At the very least, I'd like to see some intellectual humility—from both the left and right—on the question of whether the individual mandate is constitutional. In the Yale Law Journal, for example, Andrew Koppelman sidesteps the economic activity/inactivity controversy by calling it an "interesting semantic question" that "does not matter." What matters is that Congress identified a legitimate end—that is, ensuring all citizens have access to healthcare—and the Constitution empowers Congress to do all that's "Necessary and Proper" to achieve that end.

[See a collection of political cartoons on healthcare.]

Koppelman writes:

If locking up mail robbers is no part of the operation of a post office, then an attempt to do that under the Necessary and Proper Clause is equally offensive to the Constitution. If growing marijuana for one's own consumption is not regulable economic activity, then it too is immune from federal law.

But robbery and growing pot are actions. Such reasoning is compelling only after you've wiped your hands of the activity/inactivity distinction.

Then again, there's this from the editors of National Review:

The administration argues that an individual's decision not to purchase health insurance has an effect, however minute, on health markets nationally, and that such decisions when aggregated have a large effect. But of course the same is true of individuals' decisions to remain sedentary or eat too many sweets.

[Read the U.S. News debate: Should the Supreme Court Overturn Obama's Healthcare Law?]

This is argument is as equally glib as Koppelman's. Notice how National Review's editors assume that our hypothetical fatties are going to consume healthcare and, because of their sloth and incorrigible sweet-tooths, cost some insurance company a lot of money. This is precisely the administration's argument: Virtually everyone will receive some sort of medical attention at some point in his or her life, irrespective of whether he or she is currently enrolled in a plan.

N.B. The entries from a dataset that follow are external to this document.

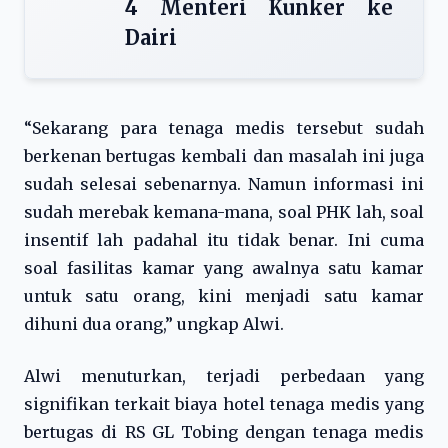
4 Menteri Kunker ke
Dairi
“Sekarang para tenaga medis tersebut sudah
berkenan bertugas kembali dan masalah ini juga
sudah selesai sebenarnya. Namun informasi ini
sudah merebak kemana-mana, soal PHK lah, soal
insentif lah padahal itu tidak benar. Ini cuma
soal fasilitas kamar yang awalnya satu kamar
untuk satu orang, kini menjadi satu kamar
dihuni dua orang,” ungkap Alwi.
Alwi menuturkan, terjadi perbedaan yang
signifikan terkait biaya hotel tenaga medis yang
bertugas di RS GL Tobing dengan tenaga medis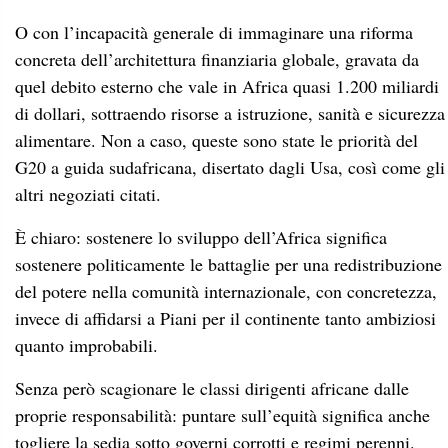
O con l’incapacità generale di immaginare una riforma
concreta dell’architettura finanziaria globale, gravata da
quel debito esterno che vale in Africa quasi 1.200 miliardi
di dollari, sottraendo risorse a istruzione, sanità e sicurezza
alimentare. Non a caso, queste sono state le priorità del
G20 a guida sudafricana, disertato dagli Usa, così come gli
altri negoziati citati.
È chiaro: sostenere lo sviluppo dell’Africa significa
sostenere politicamente le battaglie per una redistribuzione
del potere nella comunità internazionale, con concretezza,
invece di affidarsi a Piani per il continente tanto ambiziosi
quanto improbabili.
Senza però scagionare le classi dirigenti africane dalle
proprie responsabilità: puntare sull’equità significa anche
togliere la sedia sotto governi corrotti e regimi perenni.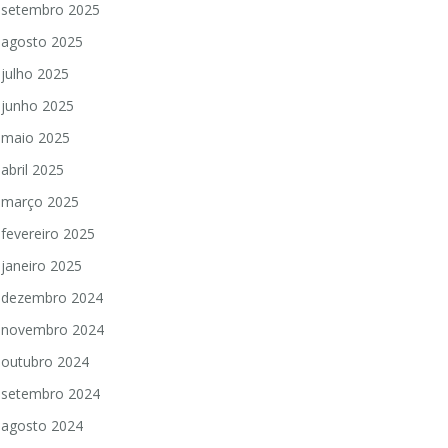
setembro 2025
agosto 2025
julho 2025
junho 2025
maio 2025
abril 2025
março 2025
fevereiro 2025
janeiro 2025
dezembro 2024
novembro 2024
outubro 2024
setembro 2024
agosto 2024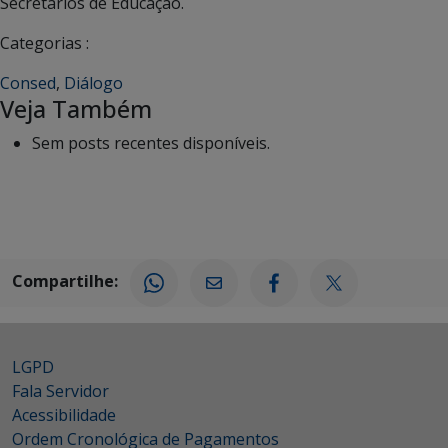
Secretários de Educação.
Categorias :
Consed
,
Diálogo
Veja Também
Sem posts recentes disponíveis.
Compartilhe:
LGPD
Fala Servidor
Acessibilidade
Ordem Cronológica de Pagamentos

For now, I'll leave you with a cool draft of sanity from Orin Kerr of the libertarian Volokh Conspiracy website:

I'm deeply sympathetic to the argument that current Commerce Clause doctrine gives the government too much power. At the same time, I think it's worth noting that arguments in support of the mandate do reflect a limitation on the scope of federal power: the line between regulating markets in goods and services and regulating outside of markets in goods and services. The basic idea is that Congress has Article I power to regulate markets in goods and services, as markets in goods and services are commerce. In contrast, Congress does not have have a general Article I power to regulate on subjects outside of markets in goods and services, as that is not part of commerce.

So there. Settle down, all you pocket Constitution-wielding thumbsuckers. There is no threat of unlimited police power here. What the Supreme Court has before it this week is a messy attempt to address an incredibly complex set of problems. Isn't that enough to worry about it?